As I analyze this issue in the spirit of “highest and best use” on how to spend $592 million, I have to ask a question: Are there other, more pressing transportation problems around the Salt Lake Valley that would be a better use of that money?
Most casual observers would say, “Yes, there most certainly are!” Take, for example, the west side of the Salt Lake Valley. On just about any weekday between the hours of 4 p.m. and 6:30 p.m. most of the east-west arterial streets will be totally congested with cars often extending from traffic signal to traffic signal.
In addition, there are other pressing transportation needs on the east side of the valley as well. These are year-round and growing problems compared to the traffic congestion in Little Cottonwood Canyon that exists maybe 30 days a year.
Another idea that would improve air quality and help reduce traffic congestion valleywide is to use a small portion of the $592 million to make the Utah Transit Authority “No Fare” during the winter inversion pollution months of December, January and February. Even for somebody that never uses UTA (I do regularly), this idea truly benefits everybody as a result of cleaner air and reduced traffic congestion for all.
So where should the $592 million in taxpayer dollars be allocated?
I suggest the answer is where the dollars will do “the greatest good for the greatest number of people.” And, this doesn’t include the gondola or significant Little Cottonwood Canyon highway expansion, which both miss the mark in this regard.
As it concerns solutions to help alleviate traffic congestion during peak days in Little Cottonwood Canyon, we must not forget that Big Cottonwood Canyon also has a similar issue on peak days. Therefore, I recommend that we first look at various less expensive options that can be implemented as early as next ski season to help alleviate traffic congestion on the days in question.
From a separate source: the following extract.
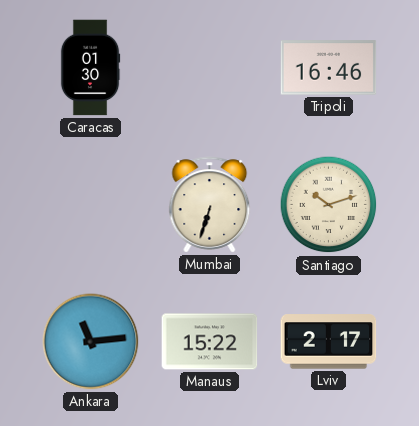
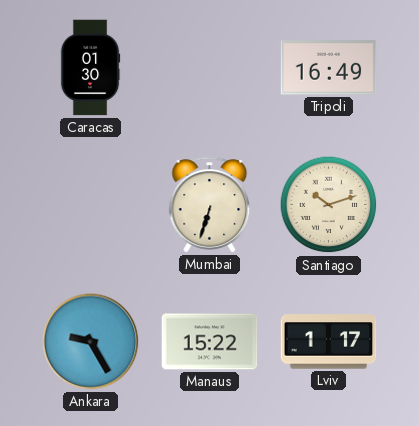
Tripoli: 16:46 -> 16:49
Ankara: 11:14 -> 9:25
Lviv: 2:17 -> 1:17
A few ideas can have an immediate impact on reducing canyon congestion:
- A parking and skier reservation system to spread out peak demand that has proven successful in other areas of the country.
- Priority parking for cars with three or more occupants.
- Designated hitchhiking pickup and drop-off spots at strategic locations in which cars with only one or two occupants can pick up additional riders to meet occupancy requirements for priority parking and other amenities. (This type of casual carpooling is commonly known as ‘slugging’ and has worked well in other parts of the country.)
- No fares collected on UTA ski buses to incentivize their use.
These are a few commonsense, inexpensive concepts that can have an immediate impact, rather than either of the two proposed, very expensive projects that will take years to complete at a significant cost to the taxpayers and damage to the environment — both of which would likely incur cost overruns and construction delays.
As a skier and a hiker who frequents these canyons, I believe Big and Little Cottonwood canyons are “crown jewels” of our community that deserve to be protected for the enjoyment of future generations. Adding massive pylons for a gondola is not only unsightly but impractical.
Be it either the Little Cottonwood Canyon highway expansion or the gondola, I am hard-pressed to think of a more grievous misuse of taxpayer resources when there are such pressing transportation needs elsewhere. Again, I suggest we start with less expensive commonsense solutions that can have an immediate beneficial impact on traffic congestion in the canyons while saving money and protecting the canyon landscape.
Richard Snelgrove is a Salt Lake County Councilman at-large. He currently resides in Murray.